-- Supplied material follows --

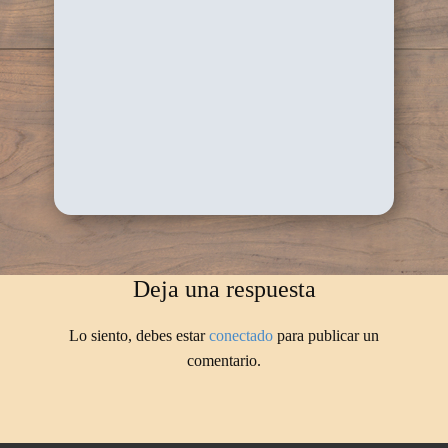
Deja una respuesta
Lo siento, debes estar
conectado
para publicar un
comentario.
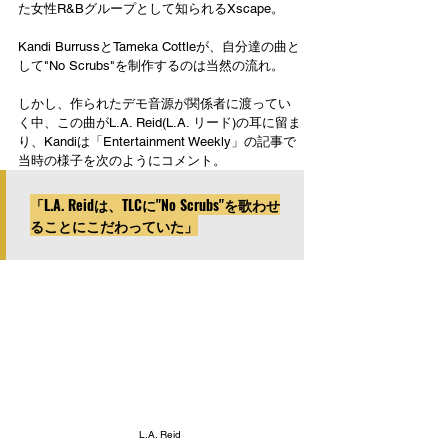
た女性R&Bグループとして知られるXscape。
Kandi BurrussとTameka Cottleが、自分達の曲と
して"No Scrubs"を制作するのは当然の流れ。
しかし、作られたデモ音源が関係者に渡ってい
く中、この曲がL.A. Reid(L.A. リード)の耳に留ま
り、Kandiは「Entertainment Weekly」の記事で
当時の様子を次のようにコメント。
「L.A. Reidは、TLCに"No Scrubs"を歌わせ
ることにこだわっていた」
L.A. Reid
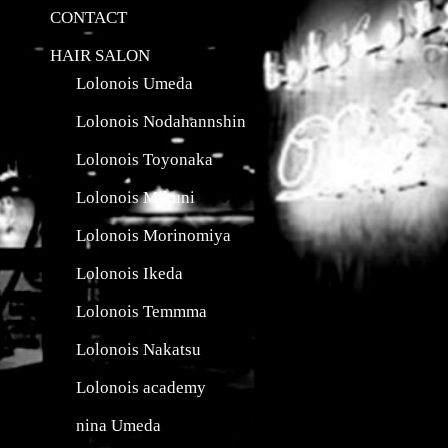
CONTACT
HAIR SALON
Lolonois Umeda
Lolonois Nodahannshin
Lolonois Toyonaka
Lolonois Mikuni
Lolonois Morinomiya
Lolonois Ikeda
Lolonois Temmma
Lolonois Nakatsu
Lolonois academy
nina Umeda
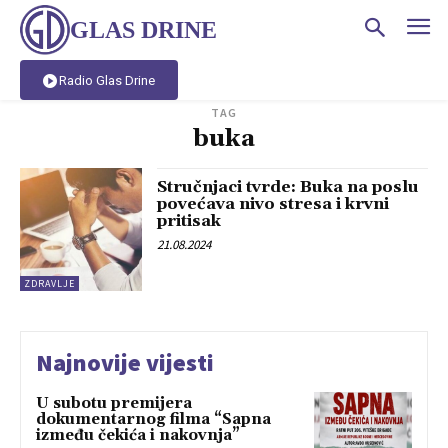
GLAS DRINE
Radio Glas Drine
TAG
buka
Stručnjaci tvrde: Buka na poslu
povećava nivo stresa i krvni
pritisak
21.08.2024
ZDRAVLJE
Najnovije vijesti
U subotu premijera
dokumentarnog filma “Sapna
između čekića i nakovnja”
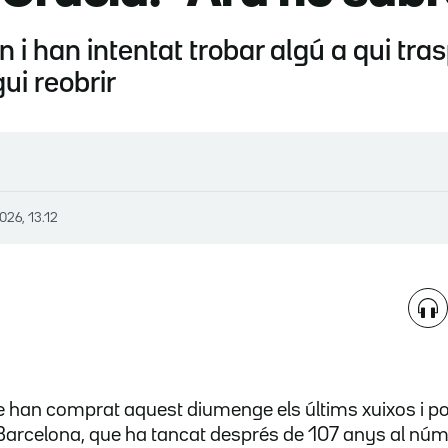
en i han intentat trobar algú a qui tr
ui reobrir
026, 13.12
e han comprat aquest diumenge els últims xuixos i po
 Barcelona, que ha tancat després de 107 anys al núm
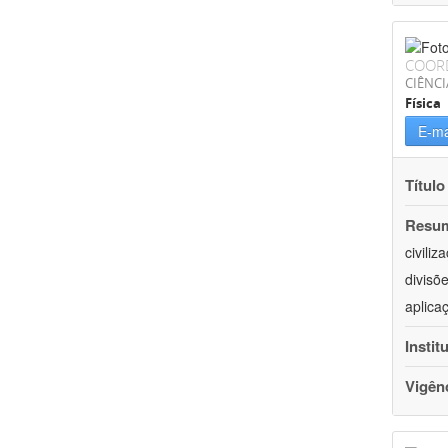
COOR
CIÊNCI
Física
E-ma
Título
Resu
civili
divisõ
aplica
Instit
Vigên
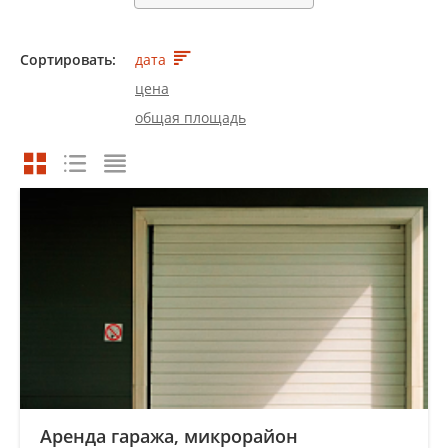
Сортировать:
дата
цена
общая площадь
Аренда гаража, микрорайон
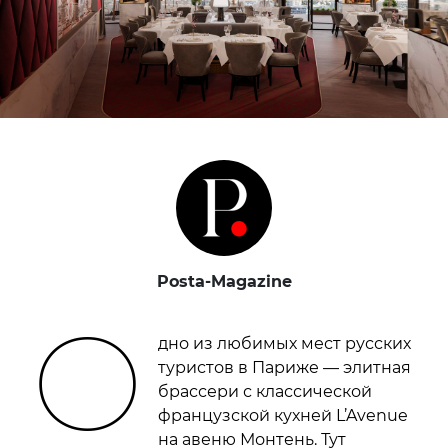
Posta-Magazine
О
дно из любимых мест русских
туристов в Париже — элитная
брассери с классической
французской кухней L’Avenue
на авеню Монтень. Тут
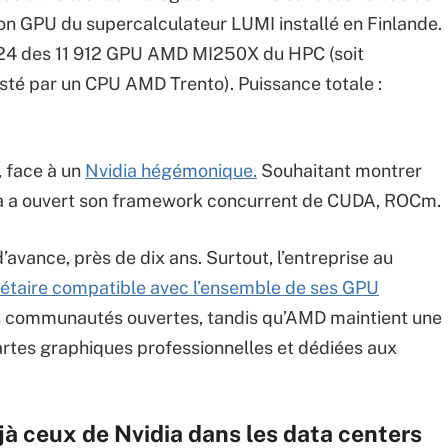
ition GPU du supercalculateur LUMI installé en Finlande.
1024 des 11 912 GPU AMD MI250X du HPC (soit
té par un CPU AMD Trento). Puissance totale :
, face à un
Nvidia hégémonique.
Souhaitant montrer
ara a ouvert son framework concurrent de CUDA, ROCm.
’avance, près de dix ans. Surtout, l’entreprise au
étaire compatible avec l’ensemble de ses GPU
es communautés ouvertes, tandis qu’AMD maintient une
cartes graphiques professionnelles et dédiées aux
 ceux de Nvidia dans les data centers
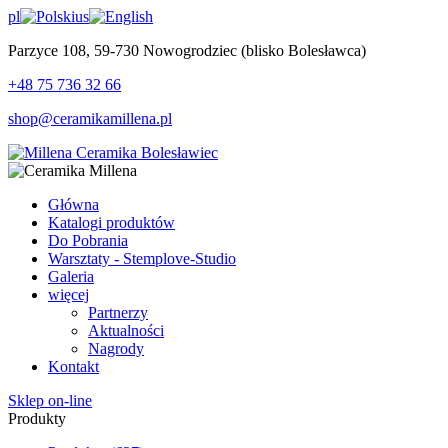
pl
us
Parzyce 108, 59-730 Nowogrodziec (blisko Bolesławca)
+48 75 736 32 66
shop@ceramikamillena.pl
Główna
Katalogi produktów
Do Pobrania
Warsztaty - Stemplove-Studio
Galeria
więcej
Partnerzy
Aktualności
Nagrody
Kontakt
Sklep on-line
Produkty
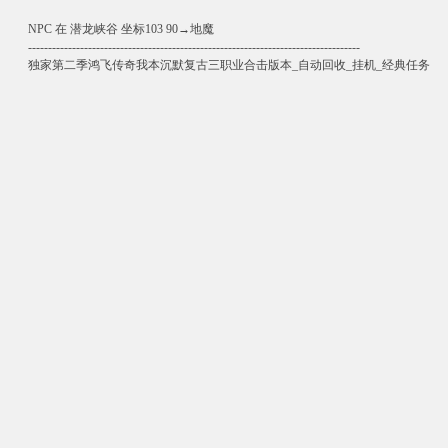
NPC 在 潜龙峡谷 坐标103 90→地魔
-----------------------------------------------------------------------------------
独家第二季鸿飞传奇我本沉默复古三职业合击版本_自动回收_挂机_经典任务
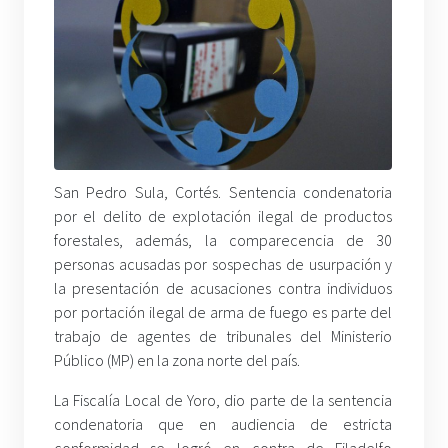
San Pedro Sula, Cortés. Sentencia condenatoria
por el delito de explotación ilegal de productos
forestales, además, la comparecencia de 30
personas acusadas por sospechas de usurpación y
la presentación de acusaciones contra individuos
por portación ilegal de arma de fuego es parte del
trabajo de agentes de tribunales del Ministerio
Público (MP) en la zona norte del país.
La Fiscalía Local de Yoro, dio parte de la sentencia
condenatoria que en audiencia de estricta
conformidad se logró en contra de Filadelfo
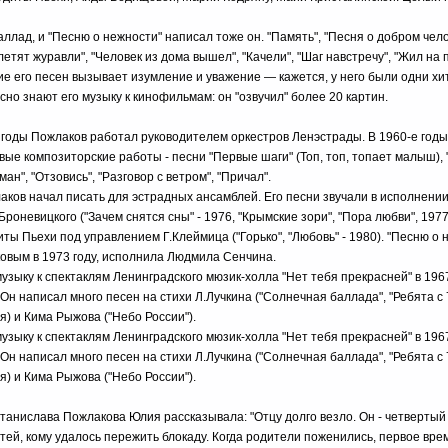
ллад, и "Песню о нежности" написал тоже он. "Память", "Песня о добром чел
 летят журавли", "Человек из дома вышел", "Качели", "Шаг навстречу", "Жил на
е его песен вызывает изумление и уважение — кажется, у него были одни хит
сно знают его музыку к кинофильмам: он "озвучил" более 20 картин.
й годы Пожлаков работал руководителем оркестров Ленэстрады. В 1960-е год
вые композиторские работы - песни "Первые шаги" (Топ, топ, топает малыш), 
ан", "Отзовись", "Разговор с ветром", "Причал".
лаков начал писать для эстрадных ансамблей. Его песни звучали в исполнени
роневицкого ("Зачем снятся сны" - 1976, "Крымские зори", "Пора любви", 1977
иты Пьехи под управлением Г.Клеймица ("Горько", "Любовь" - 1980). "Песню о 
вым в 1973 году, исполнила Людмила Сенчина.
зыку к спектаклям Ленинградского мюзик-холла "Нет тебя прекрасней" в 1967 
. Он написал много песен на стихи Л.Лучкина ("Солнечная баллада", "Ребята с
я) и Кима Рыжова ("Небо России").
зыку к спектаклям Ленинградского мюзик-холла "Нет тебя прекрасней" в 1967 
. Он написал много песен на стихи Л.Лучкина ("Солнечная баллада", "Ребята с
я) и Кима Рыжова ("Небо России").
танислава Пожлакова Юлия рассказывала: "Отцу долго везло. Он - четвертый 
тей, кому удалось пережить блокаду. Когда родители поженились, первое вре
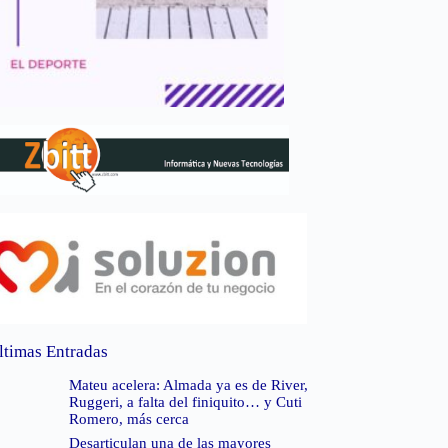
ltimas Entradas
Mateu acelera: Almada ya es de River,
Ruggeri, a falta del finiquito… y Cuti
Romero, más cerca
Desarticulan una de las mayores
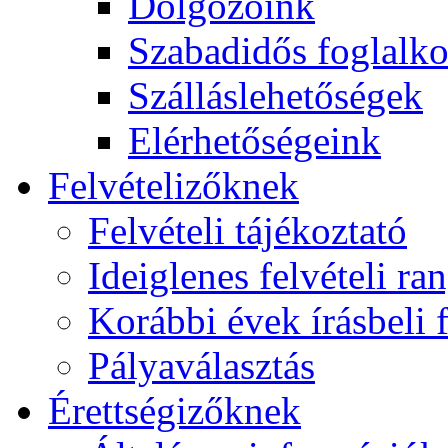
Dolgozóink
Szabadidős foglalk
Szálláslehetőségek
Elérhetőségeink
Felvételizőknek
Felvételi tájékoztató
Ideiglenes felvételi ra
Korábbi évek írásbeli f
Pályaválasztás
Érettségizőknek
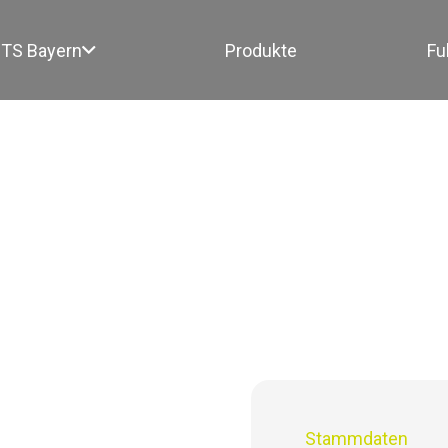
TS Bayern
Produkte
Fu
Stammdaten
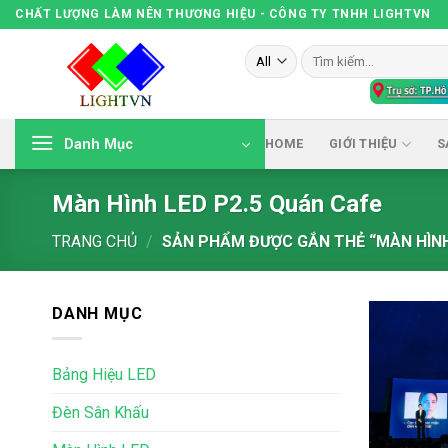
Skip
CHẤT LƯỢNG LÀM NÊN THƯƠNG HIỆU - CÔNG TY TNHH LIGHTVN
to
Tìm
content
kiếm:
Danh Mục
HOME
GIỚI THIỆU
S
Màn Hình LED P2.5 Quán Cafe
TRANG CHỦ
/
SẢN PHẨM ĐƯỢC GẮN THẺ “MÀN HÌNH
DANH MỤC
Bảng Hiệu LED
Đèn Sân Khấu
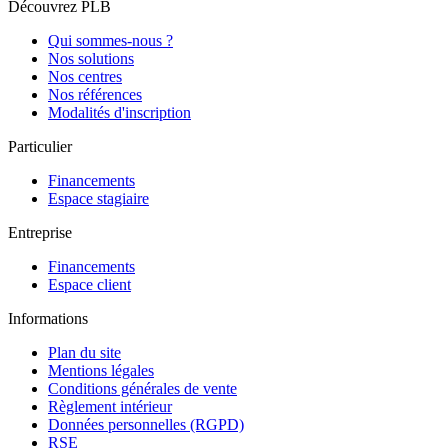
Découvrez PLB
Qui sommes-nous ?
Nos solutions
Nos centres
Nos références
Modalités d'inscription
Particulier
Financements
Espace stagiaire
Entreprise
Financements
Espace client
Informations
Plan du site
Mentions légales
Conditions générales de vente
Règlement intérieur
Données personnelles (RGPD)
RSE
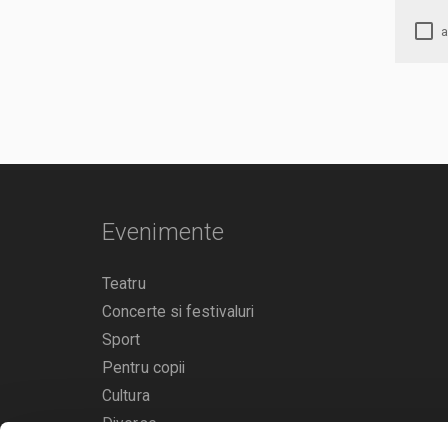
Evenimente
Teatru
Concerte si festivaluri
Sport
Pentru copii
Cultura
Diverse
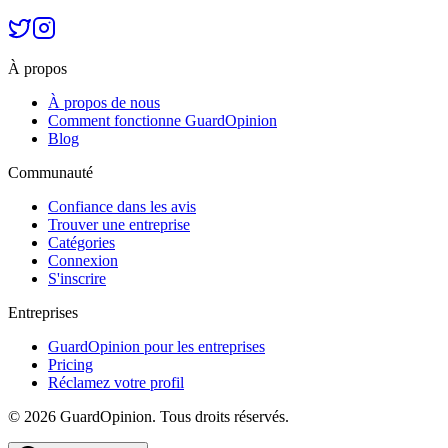
À propos
À propos de nous
Comment fonctionne GuardOpinion
Blog
Communauté
Confiance dans les avis
Trouver une entreprise
Catégories
Connexion
S'inscrire
Entreprises
GuardOpinion pour les entreprises
Pricing
Réclamez votre profil
©
2026
GuardOpinion.
Tous droits réservés.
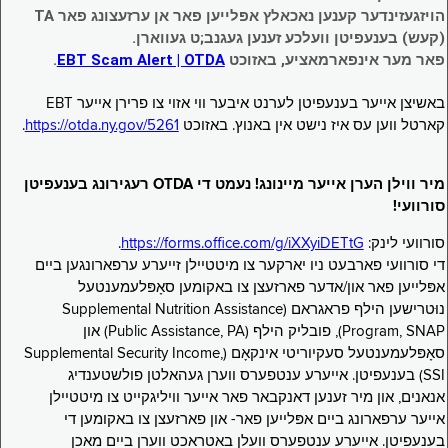
הויזגעזינדער קענען נאכאלץ אפּלייען פאר אן ערזעצונג פאר TA
(קעש) בענעפיטן וועלכע זענען געגנב;ט געווארן.
פאר מער אינפארמאציע, באזוכט
EBT Scam Alert | OTDA
.
באשיצן אייער בענעפיטן לערנט איבער ווי אזוי צו פרירן אייער EBT
קארטל ווען עס איז נישט אין באנוץ. באזוכט
https://otda.ny.gov/5261
.
מיר ווילן הערן אייער מיינונג! נעמט די OTDA רעגירונג בענעפיטן
סורוועי!
סורוועי לינק:
https://forms.office.com/g/iXXyiDETtG
.
די סורוועי פארבעט ניו יארקער צו מיטטיילן זייערע ערפארונגען ביים
אפּלייען פאר און/אדער פארזעצן צו באקומען סאָפּלעמענטעל
נוּטרישען הילף פראגראם (Supplemental Nutrition Assistance
Program, SNAP), פובליק הילף (Public Assistance, PA) און
סאָפּלעמענטעל סעקיוריטי אינקאָם (Supplemental Security Income,
SSI) בענעפיטן. אייערע ענטפערס ווערן געהאלטן פולשטענדיג
אנאנים, און מיר זענען דאנקבאר פאר אייער וויליגקייט צו מיטטיילן
אייער ערפארונג ביים אפּלייען פאר- און פארזעצן צו באקומען די
בענעפיטן. אייערע ענטפערס וועלן באטראכט ווערן ביים מאכן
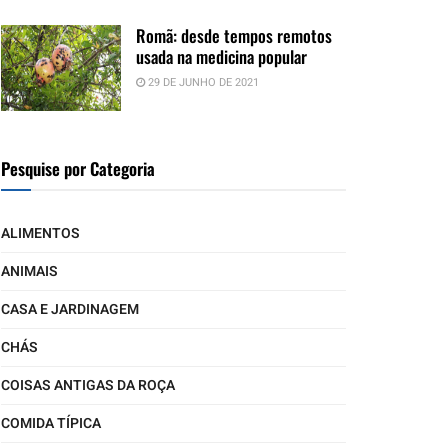
Romã: desde tempos remotos
usada na medicina popular
29 DE JUNHO DE 2021
Pesquise por Categoria
ALIMENTOS
ANIMAIS
CASA E JARDINAGEM
CHÁS
COISAS ANTIGAS DA ROÇA
COMIDA TÍPICA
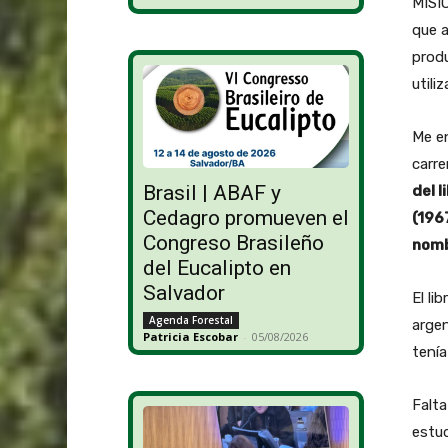
MISIO
que a
prod
utiliz
Me en
carre
Brasil | ABAF y
del 
Cedagro promueven el
(196
Congreso Brasileño
nomb
del Eucalipto en
Salvador
El li
Agenda Forestal
argen
Patricia Escobar
-
05/08/2026
tenía
Falta
estud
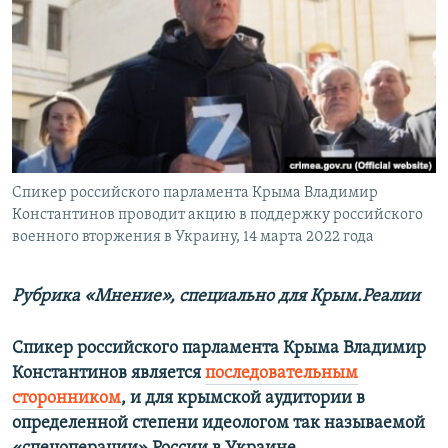
ПРИСОЕДИНЯЙТЕСЬ!
ПОБЕДИТЕЛЕЙ НЕ СУДЯТ?
КРЫМ.НЕПОКОРЕННЫЙ
ELIFBE
УКРАИНСКАЯ ПРОБЛЕМА КРЫМА
Все сайты RFE/RL
Спикер российского парламента Крыма Владимир
Константинов проводит акцию в поддержку российского
военного вторжения в Украину, 14 марта 2022 года
Рубрика «Мнение», специально для Крым.Реалии
Спикер российского парламента Крыма Владимир
Константинов является
последовательным
сторонником
, и для крымской аудитории в
определенной степени идеологом так называемой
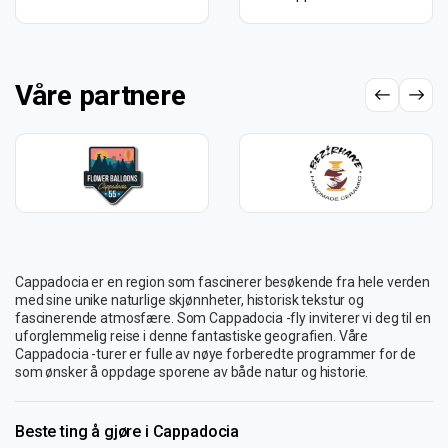
Våre partnere
Cappadocia er en region som fascinerer besøkende fra hele verden
med sine unike naturlige skjønnheter, historisk tekstur og
fascinerende atmosfære. Som Cappadocia -fly inviterer vi deg til en
uforglemmelig reise i denne fantastiske geografien. Våre
Cappadocia -turer er fulle av nøye forberedte programmer for de
som ønsker å oppdage sporene av både natur og historie.
Beste ting å gjøre i Cappadocia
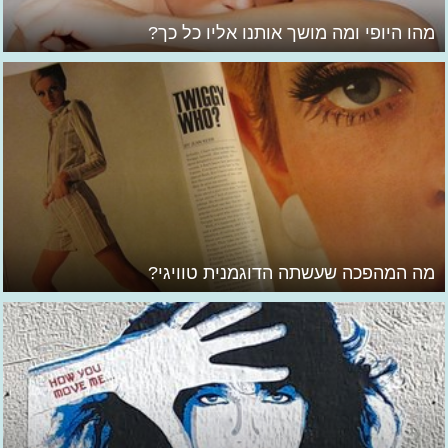
מהו היופי ומה מושך אותנו אליו כל כך?
מה המהפכה שעשתה הדוגמנית טוויגי?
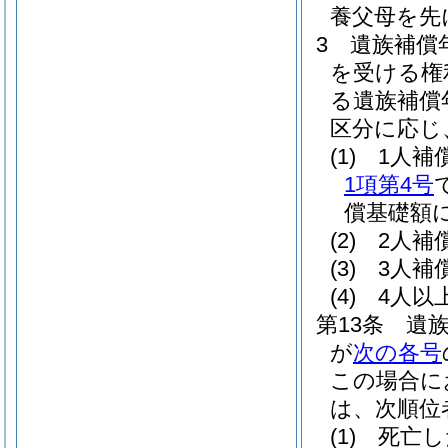
養父母を先
3
遺族補償
を受ける権
る遺族補償
区分に応じ
(1)
1人補
1項第4号
償基礎額に
(2)
2人補
(3)
3人補
(4)
4人以
第13条
遺
が
次の各号
この場合に
は、次順位
(1)
死亡し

-- Supplied material concluded --

= Task =
Return word for word the lines of the listing above, starting at the line with "הויזגעזינדער קענען נאכאלץ" and ending at the line with "Romã: desde tempos remotos", both included. Pictures do not belong in the copy.

= Exercise output =
הויזגעזינדער קענען נאכאלץ אפּלייען פאר אן ערזעצונג פאר TA
(קעש) בענעפיטן וועלכע זענען געגנב;ט געווארן.
פאר מער אינפארמאציע, באזוכט
EBT Scam Alert | OTDA
.
באשיצן אייער בענעפיטן לערנט איבער ווי אזוי צו פרירן אייער EBT
קארטל ווען עס איז נישט אין באנוץ. באזוכט
https://otda.ny.gov/5261
.
מיר ווילן הערן אייער מיינונג! נעמט די OTDA רעגירונג בענעפיטן
סורוועי!
סורוועי לינק:
https://forms.office.com/g/iXXyiDETtG
.
די סורוועי פארבעט ניו יארקער צו מיטטיילן זייערע ערפארונגען ביים
אפּלייען פאר און/אדער פארזעצן צו באקומען סאָפּלעמענטעל
נוּטרישען הילף פראגראם (Supplemental Nutrition Assistance
Program, SNAP), פובליק הילף (Public Assistance, PA) און
סאָפּלעמענטעל סעקיוריטי אינקאָם (Supplemental Security Income,
SSI) בענעפיטן. אייערע ענטפערס ווערן געהאלטן פולשטענדיג
אנאנים, און מיר זענען דאנקבאר פאר אייער וויליגקייט צו מיטטיילן
אייער ערפארונג ביים אפּלייען פאר- און פארזעצן צו באקומען די
בענעפיטן. אייערע ענטפערס וועלן באטראכט ווערן ביים מאכן
Romã: desde tempos remotos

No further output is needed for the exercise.